Relevante esclarecer que essa quebra deve ser destinada, restritamente, ao advogado investigado. Logo, os documentos. comunicações e arquivos que sejam relativos a outros advogados, cliente ou sujeitos que não estejam expressamente incluídos no mandado expedido, ainda que se encontrem no escritório ou espaço destinado ao exercício da advocacia, não poderão ser buscados e apreendidos. 

Conforme impositivo consignado no parágrafo 7º, a vedação a utilização dos documentos. das mídias e dos objetos pertencentes a cliente do advogado investigado, bem como dos demais instrumentos de trabalho que contenham informações sobre clientes, não se estende ao cliente que esteja sendo formalmente investigado como partícipe ou coautor pela prática do mesmo crime que deu causa á quebra da inviolabilidade. Ainda assim, por se tratar de quebra de garantia constitucional, faz-se rigorosamente essencial que essa diligência esteja alicerçada em decisão judicial que particularize o cliente investigado e o objeto do mandado a ser expedido.

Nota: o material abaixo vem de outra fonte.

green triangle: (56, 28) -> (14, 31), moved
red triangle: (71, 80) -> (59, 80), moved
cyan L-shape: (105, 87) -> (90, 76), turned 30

Não é possível, em qualquer hipótese, que a ação policial seja instrumentalizada de modo indeterminado, com o intuito de buscar provas genéricas, mesmo que em face de cliente especifico.

Com o escopo de regulamentar a participação da OAB no cumprimento da decisão judicial que determina a quebra da inviolabilidade de que trata a Lei 11.767/08, o Conselho Federal da Ordem dos Advogados do Brasil, no uso das atribuições conferidas pelo artigo 54, inciso V do Estatuto, delineou, em provimento próprio, as providências e limites da atuação do órgão de classe. 

Do contido no Provimento 127/2008, publicado no Diário da Justiça em 12 de fevereiro de 2009, verifica-se que do Conselho Federal da OAB não pretende que o representante designado para acompanhar a busca e apreensão ordenada para ser cumprida em escritório ou espaço destinado ao exercício da advocacia conserve-se em posição de mero observador. 

Veja-se que incumbe, a referido representante, as seguintes providências: 

I - verificar a presença dos requisitos legais extrínsecos concernentes à ordem judicial para a quebra da inviolabilidade;

II - constatar se o mandado judicial contém ordem especifica e pormenorizada;  

III - velar para que o mandado judicial seja cumprido nos estritos limites em que foi deferido; 

IV - diligenciar para que não sejam alvos de busca e apreensão documentos, arquivos. mídias e objetos pertencentes a clientes do advogado averiguado, bem como os demais instrumentos de trabalho que contenham informações sobre clientes. excetuando a hipótese de indiciamento formal de seu cliente como coautor do mesmo fato criminoso objeto da investigação; 

V - acompanhar pessoalmente as diligências realizadas: 

VI - comunicar à Seccional da OAB qualquer irregularidade verificada no cumprimento do mandado; 

VII - apresentar relatório circunstanciado. respeitado o sigilo devido. à Seccional, para eventual adoção das providências que se fizerem necessárias.

Embora se vislumbre com realidade evidente, a inviolabilidade do espaço destinado à advocacia tem sido devassada, cada vez mais comumente, inclusive mediante deliberações judiciais, pela realização de buscas e apreensões em escritórios de advogados e espaços em que é exercida a advocacia. 

Sem encobrir o escopo e inclusive desprezando o conceito de parte no processo, escritórios passam a constituir meio de obtenção de provas, elementos ou dados indiciários contra clientes investigados. Ainda mais perturbador é que a medida temerária obviamente tem se estendido a outros clientes, não investigados, em prejuízo das mais elementares liberdades individuais.